WHAT YOU WILL DO: Exactly retype the lines of the material from its first line to the line with "Table of Contents", including both.

RECORDS FOR PROCESSING:

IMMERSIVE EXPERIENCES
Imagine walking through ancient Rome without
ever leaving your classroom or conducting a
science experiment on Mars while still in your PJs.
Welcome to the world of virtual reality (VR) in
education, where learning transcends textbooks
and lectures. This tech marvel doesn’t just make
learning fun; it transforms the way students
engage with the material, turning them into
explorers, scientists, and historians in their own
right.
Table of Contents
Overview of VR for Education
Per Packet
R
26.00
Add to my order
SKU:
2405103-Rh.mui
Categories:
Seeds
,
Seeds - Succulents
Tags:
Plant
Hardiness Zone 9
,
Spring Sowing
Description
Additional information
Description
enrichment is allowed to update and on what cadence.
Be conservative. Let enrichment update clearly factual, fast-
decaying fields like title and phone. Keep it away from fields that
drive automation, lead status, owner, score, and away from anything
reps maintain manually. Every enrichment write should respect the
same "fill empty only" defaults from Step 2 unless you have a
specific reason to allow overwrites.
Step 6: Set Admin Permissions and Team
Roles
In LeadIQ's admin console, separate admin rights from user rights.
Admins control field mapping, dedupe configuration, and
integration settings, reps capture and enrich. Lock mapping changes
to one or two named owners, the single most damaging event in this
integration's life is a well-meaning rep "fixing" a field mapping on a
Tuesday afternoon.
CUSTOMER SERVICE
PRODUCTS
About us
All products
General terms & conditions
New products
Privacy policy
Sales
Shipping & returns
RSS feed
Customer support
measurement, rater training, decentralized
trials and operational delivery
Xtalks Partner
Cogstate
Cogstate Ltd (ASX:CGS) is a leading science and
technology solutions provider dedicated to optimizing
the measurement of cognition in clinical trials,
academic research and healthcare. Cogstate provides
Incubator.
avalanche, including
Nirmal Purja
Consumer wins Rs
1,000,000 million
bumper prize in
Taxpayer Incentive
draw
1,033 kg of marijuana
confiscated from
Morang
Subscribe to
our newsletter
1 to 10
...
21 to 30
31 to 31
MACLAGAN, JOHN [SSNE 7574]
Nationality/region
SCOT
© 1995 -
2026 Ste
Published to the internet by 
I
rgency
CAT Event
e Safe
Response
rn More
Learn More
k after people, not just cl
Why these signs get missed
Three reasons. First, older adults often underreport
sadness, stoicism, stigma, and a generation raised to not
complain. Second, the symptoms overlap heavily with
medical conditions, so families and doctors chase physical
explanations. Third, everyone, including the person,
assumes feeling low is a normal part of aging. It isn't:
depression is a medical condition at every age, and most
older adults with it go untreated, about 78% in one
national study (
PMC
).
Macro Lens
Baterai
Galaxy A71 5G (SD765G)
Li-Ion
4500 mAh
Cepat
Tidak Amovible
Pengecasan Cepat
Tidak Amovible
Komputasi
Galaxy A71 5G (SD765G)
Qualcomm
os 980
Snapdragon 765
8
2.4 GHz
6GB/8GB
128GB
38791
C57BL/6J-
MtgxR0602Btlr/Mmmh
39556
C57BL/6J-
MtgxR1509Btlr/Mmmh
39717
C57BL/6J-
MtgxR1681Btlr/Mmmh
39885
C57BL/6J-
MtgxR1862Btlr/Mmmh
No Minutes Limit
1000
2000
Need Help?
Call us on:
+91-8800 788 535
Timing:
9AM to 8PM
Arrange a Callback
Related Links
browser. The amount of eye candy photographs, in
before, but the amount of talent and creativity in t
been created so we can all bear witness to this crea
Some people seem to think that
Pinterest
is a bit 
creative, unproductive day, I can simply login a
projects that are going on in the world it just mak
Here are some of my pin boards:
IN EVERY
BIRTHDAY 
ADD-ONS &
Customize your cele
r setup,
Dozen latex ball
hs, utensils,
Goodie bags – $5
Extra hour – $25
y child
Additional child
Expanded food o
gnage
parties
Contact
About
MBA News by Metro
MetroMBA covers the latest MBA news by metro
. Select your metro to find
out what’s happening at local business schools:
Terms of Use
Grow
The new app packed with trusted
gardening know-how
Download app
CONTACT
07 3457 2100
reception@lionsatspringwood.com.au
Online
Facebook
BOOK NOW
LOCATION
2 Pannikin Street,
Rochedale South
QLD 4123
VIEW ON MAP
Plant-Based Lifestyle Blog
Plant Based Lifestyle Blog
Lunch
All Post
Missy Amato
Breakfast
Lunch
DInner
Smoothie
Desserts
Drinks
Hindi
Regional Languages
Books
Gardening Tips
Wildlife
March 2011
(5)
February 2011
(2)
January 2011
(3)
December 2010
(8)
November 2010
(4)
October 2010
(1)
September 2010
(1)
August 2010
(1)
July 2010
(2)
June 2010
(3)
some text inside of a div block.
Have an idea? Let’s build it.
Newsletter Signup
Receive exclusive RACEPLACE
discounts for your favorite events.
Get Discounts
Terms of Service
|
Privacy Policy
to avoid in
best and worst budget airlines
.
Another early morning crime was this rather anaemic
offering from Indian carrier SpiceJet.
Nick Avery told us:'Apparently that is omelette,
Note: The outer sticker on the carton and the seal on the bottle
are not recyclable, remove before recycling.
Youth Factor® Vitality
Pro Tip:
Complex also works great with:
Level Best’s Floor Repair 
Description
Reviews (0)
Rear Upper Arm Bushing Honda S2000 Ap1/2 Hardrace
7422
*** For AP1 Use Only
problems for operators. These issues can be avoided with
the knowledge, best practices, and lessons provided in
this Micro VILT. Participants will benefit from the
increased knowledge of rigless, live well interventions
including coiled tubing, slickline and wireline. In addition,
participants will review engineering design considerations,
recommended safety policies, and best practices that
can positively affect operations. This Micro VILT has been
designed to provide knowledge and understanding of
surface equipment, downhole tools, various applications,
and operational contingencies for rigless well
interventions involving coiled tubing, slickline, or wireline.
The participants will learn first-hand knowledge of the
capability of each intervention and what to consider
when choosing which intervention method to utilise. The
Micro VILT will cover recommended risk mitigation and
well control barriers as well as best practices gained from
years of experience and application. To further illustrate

ANSWER FOR THIS EXERCISE:
IMMERSIVE EXPERIENCES
Imagine walking through ancient Rome without
ever leaving your classroom or conducting a
science experiment on Mars while still in your PJs.
Welcome to the world of virtual reality (VR) in
education, where learning transcends textbooks
and lectures. This tech marvel doesn’t just make
learning fun; it transforms the way students
engage with the material, turning them into
explorers, scientists, and historians in their own
right.
Table of Contents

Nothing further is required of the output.